Skip site navigation (1)Skip section navigation (2)
Date:      Sat, 14 Aug 1999 11:20:11 +0200 (CEST)
From:      Wilko Bulte <wilko@yedi.iaf.nl>
To:        karl@Denninger.Net (Karl Denninger)
Cc:        randy@psg.com, freebsd-scsi@FreeBSD.ORG
Subject:   Re: dump to dlt gets write error
Message-ID:  <199908140920.LAA53941@yedi.iaf.nl>
In-Reply-To: <19990813191646.A57450@Denninger.Net> from Karl Denninger at "Aug 13, 1999  7:16:46 pm"

next in thread | previous in thread | raw e-mail | index | archive | help
As Karl Denninger wrote ...

> I've seen this kind of stupidity before and you're not going to like the
> problem or solution.
> 
> Put the DLT on a different SCSI bus (different host adapter) from the disks.
> 
> Specifically, separate the fast/wide and narrow SCSI devices.
> 
> I've seen both DLTs and other "non-wide" devices have kittens with disks
> running fast/wide on the same SCSI bus.  It usually manifests itself as 
> an I/O error on the narrow device - which is exactly what you're getting.

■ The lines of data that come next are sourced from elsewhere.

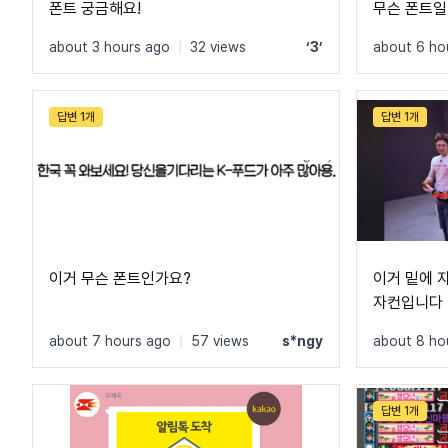
폰트 궁금해요!
무슨 폰트일
about 3 hours ago
|
32 views
‘3’
about 6 ho
답변 1개
답변 1개
이거 무슨 폰트인가요?
이거 밑에 
자컨입니다
about 7 hours ago
|
57 views
s*ngy
about 8 ho
답변 1개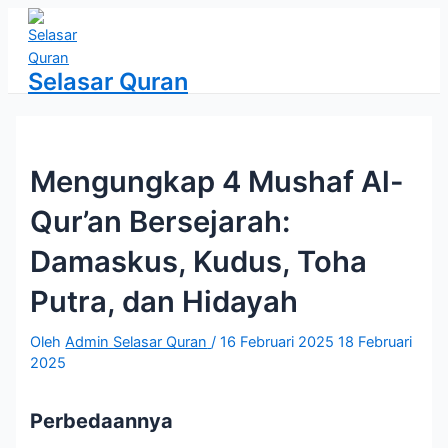
Lewati
ke
konten
Selasar Quran
Mengungkap 4 Mushaf Al-
Qur’an Bersejarah:
Damaskus, Kudus, Toha
Putra, dan Hidayah
Oleh
Admin Selasar Quran
/
16 Februari 2025
18 Februari
2025
Perbedaannya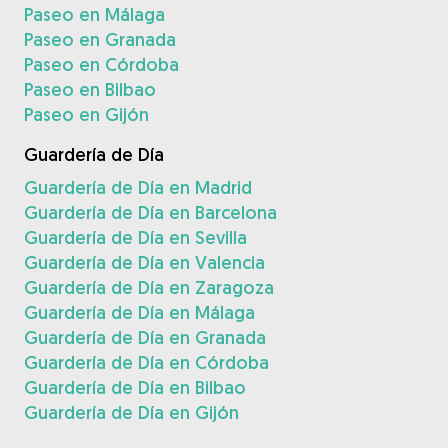
Paseo en Málaga
Paseo en Granada
Paseo en Córdoba
Paseo en Bilbao
Paseo en Gijón
Guardería de Día
Guardería de Día en Madrid
Guardería de Día en Barcelona
Guardería de Día en Sevilla
Guardería de Día en Valencia
Guardería de Día en Zaragoza
Guardería de Día en Málaga
Guardería de Día en Granada
Guardería de Día en Córdoba
Guardería de Día en Bilbao
Guardería de Día en Gijón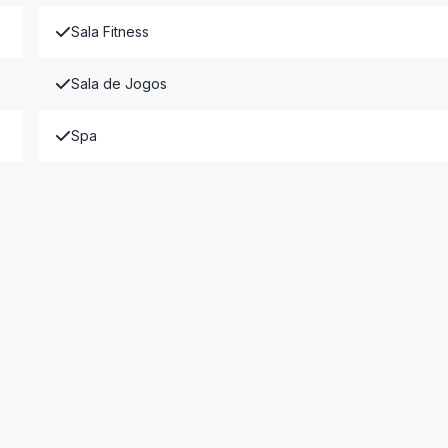
Sala Fitness
Sala de Jogos
Spa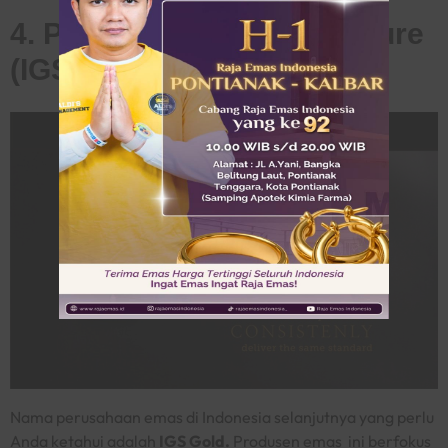
4. PT Indah Golden Signature
(IGS Gold)
Nama perusahaan emas di Indonesia selanjutnya yang perlu
Anda ketahui adalah
IGS Gold.
Produsen emas ini berfokus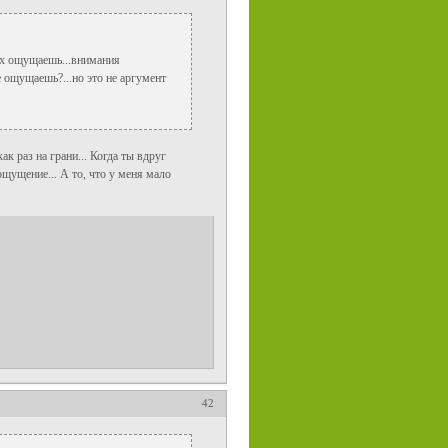
 их ощущаешь...внимания
ое ощущаешь?...но это не аргумент
к раз на грани... Когда ты вдруг
щущение... А то, что у меня мало
42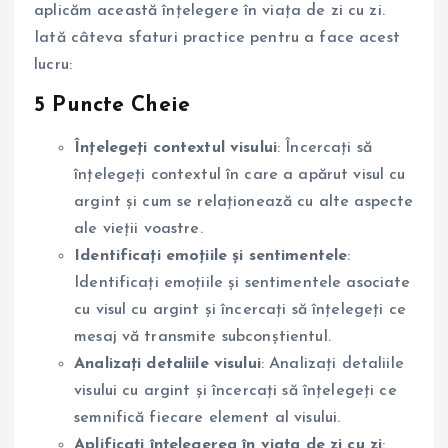
aplicăm această înțelegere în viața de zi cu zi.
Iată câteva sfaturi practice pentru a face acest
lucru:
5 Puncte Cheie
Înțelegeți contextul visului
: Încercați să
înțelegeți contextul în care a apărut visul cu
argint și cum se relaționează cu alte aspecte
ale vieții voastre.
Identificați emoțiile și sentimentele
:
Identificați emoțiile și sentimentele asociate
cu visul cu argint și încercați să înțelegeți ce
mesaj vă transmite subconștientul.
Analizați detaliile visului
: Analizați detaliile
visului cu argint și încercați să înțelegeți ce
semnifică fiecare element al visului.
Aplificați înțelegerea în viața de zi cu zi
: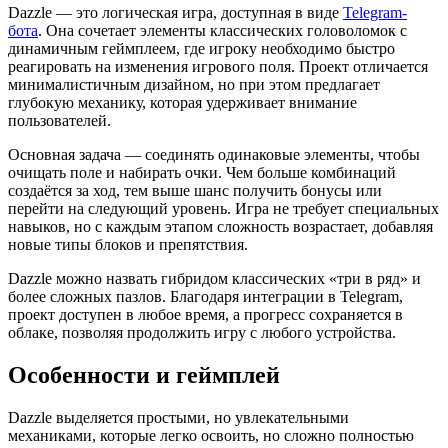
Dazzle — это логическая игра, доступная в виде
Telegram-
бота
. Она сочетает элементы классических головоломок с
динамичным геймплеем, где игроку необходимо быстро
реагировать на изменения игрового поля. Проект отличается
минималистичным дизайном, но при этом предлагает
глубокую механику, которая удерживает внимание
пользователей.
Основная задача — соединять одинаковые элементы, чтобы
очищать поле и набирать очки. Чем больше комбинаций
создаётся за ход, тем выше шанс получить бонусы или
перейти на следующий уровень. Игра не требует специальных
навыков, но с каждым этапом сложность возрастает, добавляя
новые типы блоков и препятствия.
Dazzle можно назвать гибридом классических «три в ряд» и
более сложных пазлов. Благодаря интеграции в Telegram,
проект доступен в любое время, а прогресс сохраняется в
облаке, позволяя продолжить игру с любого устройства.
Особенности и геймплей
Dazzle выделяется простыми, но увлекательными
механиками, которые легко освоить, но сложно полностью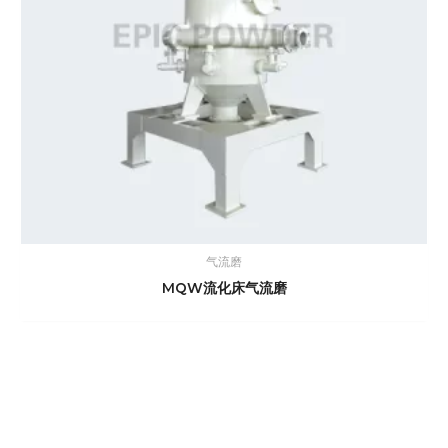
气流磨
MQW流化床气流磨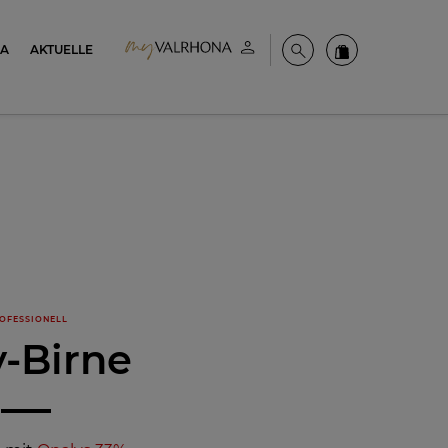
NA
AKTUELLE
Mein konto
Suche
Valrhona Colle
OFESSIONELL
y-Birne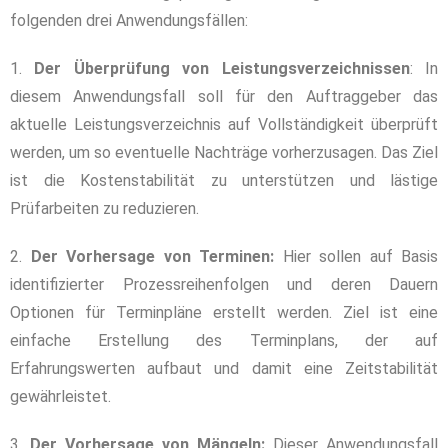
folgenden drei Anwendungsfällen:
1.
Der Überprüfung von Leistungsverzeichnissen
: In
diesem Anwendungsfall soll für den Auftraggeber das
aktuelle Leistungsverzeichnis auf Vollständigkeit überprüft
werden, um so eventuelle Nachträge vorherzusagen. Das Ziel
ist die Kostenstabilität zu unterstützen und lästige
Prüfarbeiten zu reduzieren.
2.
Der Vorhersage von Terminen:
Hier sollen auf Basis
identifizierter Prozessreihenfolgen und deren Dauern
Optionen für Terminpläne erstellt werden. Ziel ist eine
einfache Erstellung des Terminplans, der auf
Erfahrungswerten aufbaut und damit eine Zeitstabilität
gewährleistet.
3.
Der Vorhersage von Mängeln:
Dieser Anwendungsfall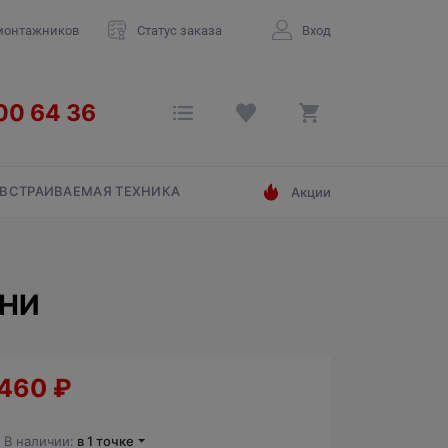
монтажников
Статус заказа
Вход
ВСТРАИВАЕМАЯ ТЕХНИКА
Акции
АНИ
 460
₽
В наличии:
в 1 точке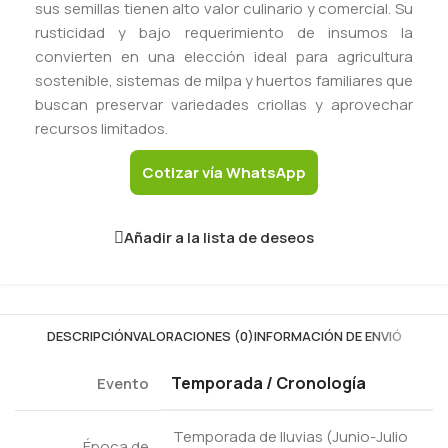
sus semillas tienen alto valor culinario y comercial. Su
rusticidad y bajo requerimiento de insumos la
convierten en una elección ideal para agricultura
sostenible, sistemas de milpa y huertos familiares que
buscan preservar variedades criollas y aprovechar
recursos limitados.
Cotizar vía WhatsApp
Añadir a la lista de deseos
DESCRIPCIÓN
VALORACIONES (0)
INFORMACIÓN DE ENVIÓ
Temporada / Cronología
Evento
Temporada de lluvias (Junio-Julio
Época de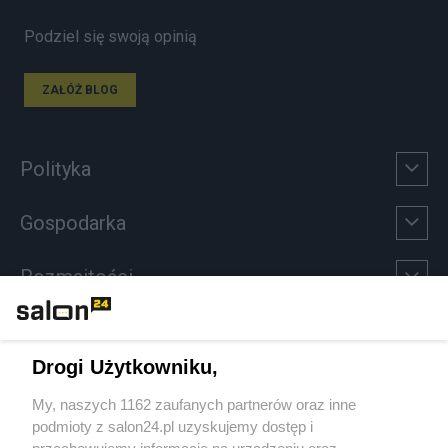
Podziel się swoją opinią
ZAŁÓŻ BLOG
Polityka
Gospodarka
Rozmaitości
Technologie
Drogi Użytkowniku,
Sport
My, naszych 1162 zaufanych partnerów oraz inne
podmioty z salon24.pl uzyskujemy dostęp i
Społeczeństwo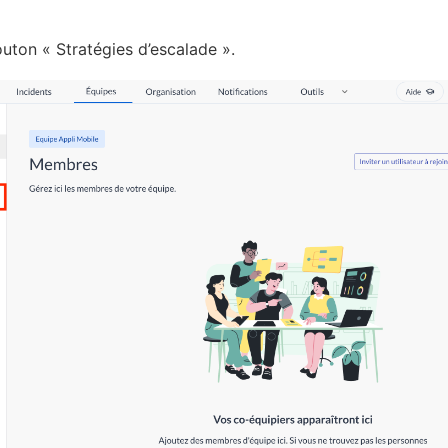
outon « Stratégies d’escalade ».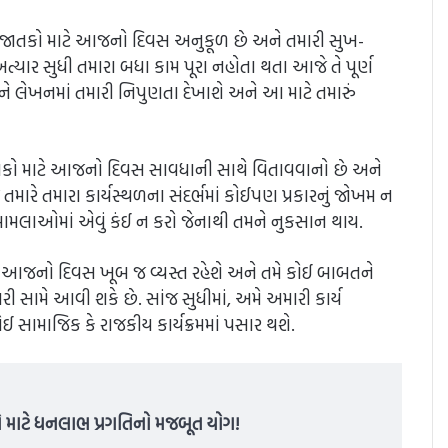
િના જાતકો માટે આજનો દિવસ અનુકૂળ છે અને તમારી સુખ-
ત્યાર સુધી તમારા બધા કામ પૂરા નહોતા થતા આજે તે પૂર્ણ
 અને લેખનમાં તમારી નિપુણતા દેખાશે અને આ માટે તમારું
 જાતકો માટે આજનો દિવસ સાવધાની સાથે વિતાવવાનો છે અને
ારે તમારા કાર્યસ્થળના સંદર્ભમાં કોઈપણ પ્રકારનું જોખમ ન
 મામલાઓમાં એવું કંઈ ન કરો જેનાથી તમને નુકસાન થાય.
 માટે આજનો દિવસ ખૂબ જ વ્યસ્ત રહેશે અને તમે કોઈ બાબતને
ી સામે આવી શકે છે. સાંજ સુધીમાં, અમે અમારી કાર્ય
ઈ સામાજિક કે રાજકીય કાર્યક્રમમાં પસાર થશે.
શિઓ માટે ધનલાભ પ્રગતિનો મજબૂત યોગ!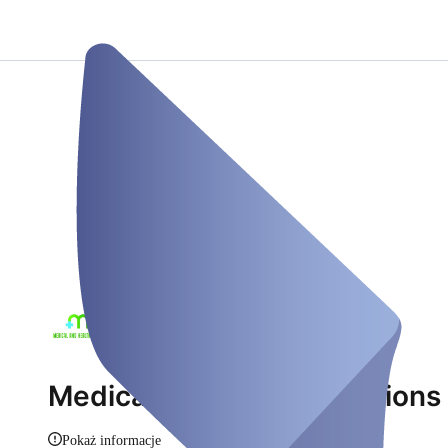
Medical and Health Solutions
Pokaż informacje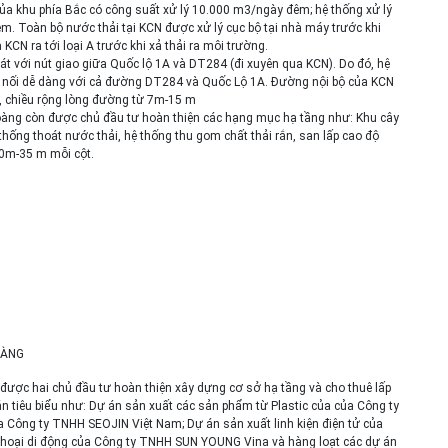
 của khu phía Bắc có công suất xử lý 10.000 m3/ngày đêm; hệ thống xử lý
. Toàn bộ nước thải tại KCN được xử lý cục bộ tại nhà máy trước khi
KCN ra tới loại A trước khi xả thải ra môi trường.
t với nút giao giữa Quốc lộ 1A và DT284 (đi xuyên qua KCN). Do đó, hệ
t nối dễ dàng với cả đường DT284 và Quốc Lộ 1A. Đường nội bộ của KCN
, chiều rộng lòng đường từ 7m-15 m
Hoàng còn được chủ đầu tư hoàn thiện các hạng mục hạ tầng như: Khu cây
thống thoát nước thải, hệ thống thu gom chất thải rắn, san lấp cao độ
0m-35 m mỗi cột.
OÀNG
 được hai chủ đầu tư hoàn thiện xây dựng cơ sở hạ tầng và cho thuê lấp
án tiêu biểu như: Dự án sản xuất các sản phẩm từ Plastic của của Công ty
 Công ty TNHH SEOJIN Việt Nam; Dự án sản xuất linh kiện điện tử của
thoại di động của Công ty TNHH SUN YOUNG Vina và hàng loạt các dự án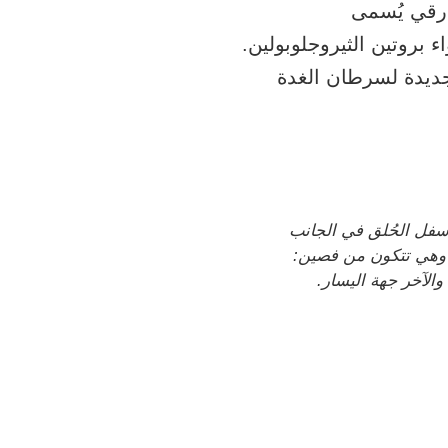
ء بروتين الثيروجلوبولين.
جديدة لسرطان الغدة
أسفل الحُلق في الجانب
 وهي تتكون من فصين:
والآخر جهة اليسار.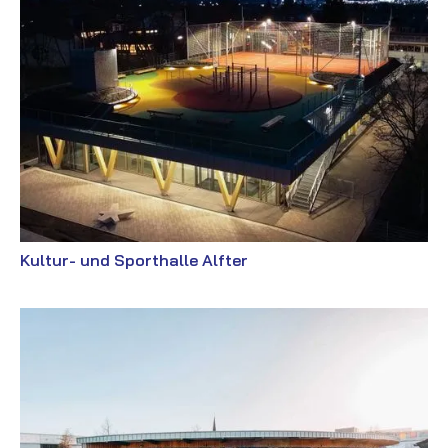
Kultur- und Sporthalle Alfter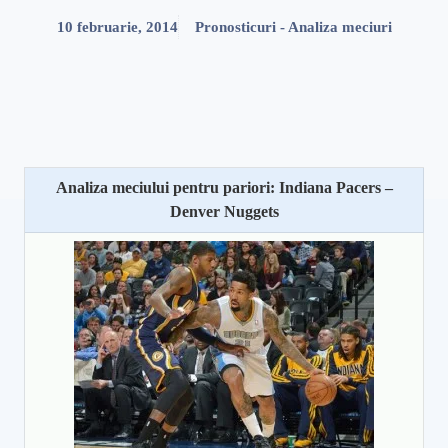
10 februarie, 2014
Pronosticuri - Analiza meciuri
Analiza meciului pentru pariori: Indiana Pacers –
Denver Nuggets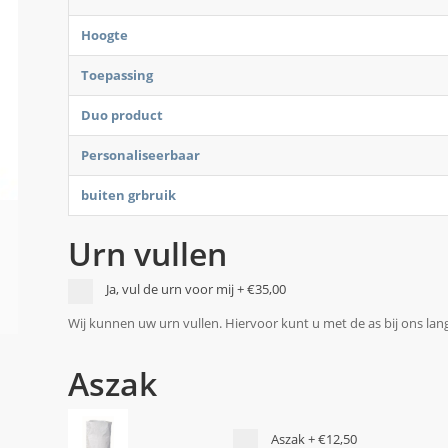
Hoogte
Toepassing
Duo product
Personaliseerbaar
buiten grbruik
Urn vullen
Ja, vul de urn voor mij
+
€35,00
Wij kunnen uw urn vullen. Hiervoor kunt u met de as bij ons la
Aszak
Aszak
+
€12,50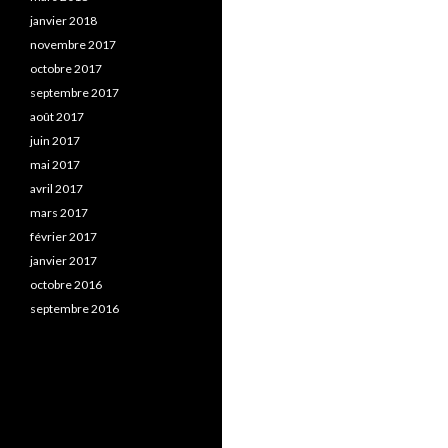
janvier 2018
novembre 2017
octobre 2017
septembre 2017
août 2017
juin 2017
mai 2017
avril 2017
mars 2017
février 2017
janvier 2017
octobre 2016
septembre 2016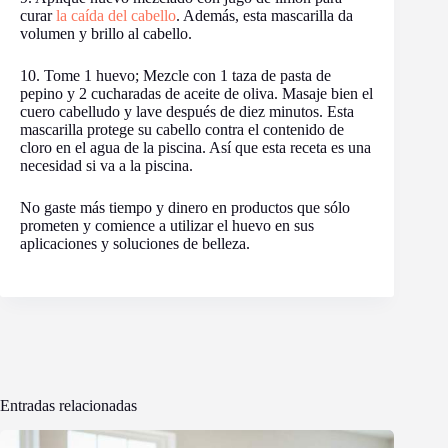
curar
la caída del cabello
. Además, esta mascarilla da
volumen y brillo al cabello.
10. Tome 1 huevo; Mezcle con 1 taza de pasta de
pepino y 2 cucharadas de aceite de oliva. Masaje bien el
cuero cabelludo y lave después de diez minutos. Esta
mascarilla protege su cabello contra el contenido de
cloro en el agua de la piscina. Así que esta receta es una
necesidad si va a la piscina.
No gaste más tiempo y dinero en productos que sólo
prometen y comience a utilizar el huevo en sus
aplicaciones y soluciones de belleza.
Entradas relacionadas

I've been doing this for years and it works just fine:
	
FreeBSD 3.2-STABLE #5: Sun Aug  8 17:13:28 CEST 1999
    root@yedi.iaf.nl:/usr/freebsd-stable-src/src/sys/compile/YEDI

[....]

da0: <DEC RZ1EF-CB (C) DEC 0371> Fixed Direct Access SCSI-2 device 
da0: 40.000MB/s transfers (20.000MHz, offset 8, 16bit), Tagged Queueing Enabled
da0: 17365MB (35565080 512 byte sectors: 255H 63S/T 2213C)
evice to da0s2a
cd0 at ahc0 bus 0 target 4 lun 0
cd0: <TOSHIBA CD-ROM XM-5701TA 0557> Removable CD-ROM SCSI-2 device 
cd0: 10.000MB/s transfers (10.000MHz, offset 8)
cd0: Attempt to query device size failed: NOT READY, Medium not present
da1 at ahc0 bus 0 target 1 lun 0
da1: <IBM DDRS-39130D DC1B> Fixed Direct Access SCSI-2 device 
da1: 40.000MB/s transfers (20.000MHz, offset 8, 16bit), Tagged Queueing Enabled
da1: 8715MB (17850000 512 byte sectors: 255H 63S/T 1111C)
cd1: <PHILIPS CDD3600 CD-R/RW 2.00> Removable CD-ROM SCSI-2 device 
cd1: 10.000MB/s transfers (10.000MHz, offset 15)
cd1: Attempt to query device size failed: NOT READY, Medium not present
sa3 at ahc0 bus 0 target 2 lun 0
sa3: <ARCHIVE 4326XX 27871-XXX 0322> Removable Sequential Access SCSI-2 device 
sa3: 5.000MB/s transfers (5.000MHz, offset 15)
sa2 at ahc0 bus 0 target 5 lun 0
sa2: <DEC TZ88     (C) DEC D473> Removable Sequential Access SCSI-2 device 
sa2: 10.000MB/s transfers (10.000MHz, offset 15)
sa0 at ahc0 bus 0 target 6 lun 0
sa0: <TANDBERG TDC 4200 00A1> Removable Sequential Access SCSI-2 device 
sa0: 3.300MB/s transfers

The TZ88 is a DLT4000 btw, I also used a TZ87 which is a DLT2000. All
my tapes are in a Storageworks shelf.

> My guess is that the hardware on the narrow (and not-so-fast) device gets
> mightily confused by the shorter signal times (even though they're not
> aimed at that target) and randomly "freaks out" enough to botch an
> operation.

A DLT4000 is also a fast scsi device. My DLT2000 which is 5 Mb/sec also
worked just fine.

If I had to guess this is bad interconnect of some kind, or lousy
termination.

> Do you get any kind of DMESG log when the write *fails* (check it) or a
> console log of the actual error?

You can also pull the error logs from within the DLT drive itself. Try
the script below:


#!/bin/sh

# dltinfo: get more information out of your DLT tape drive.
#
# (C) 1996, Wilko Bulte, wilko@freebsd.org
#
# Warning: This script has only been tested on a DEC TZ87 & TZ88 DLT
#
# You need the DLT drive's OEM manual (or similar) to make
# sense out of some of the data reported.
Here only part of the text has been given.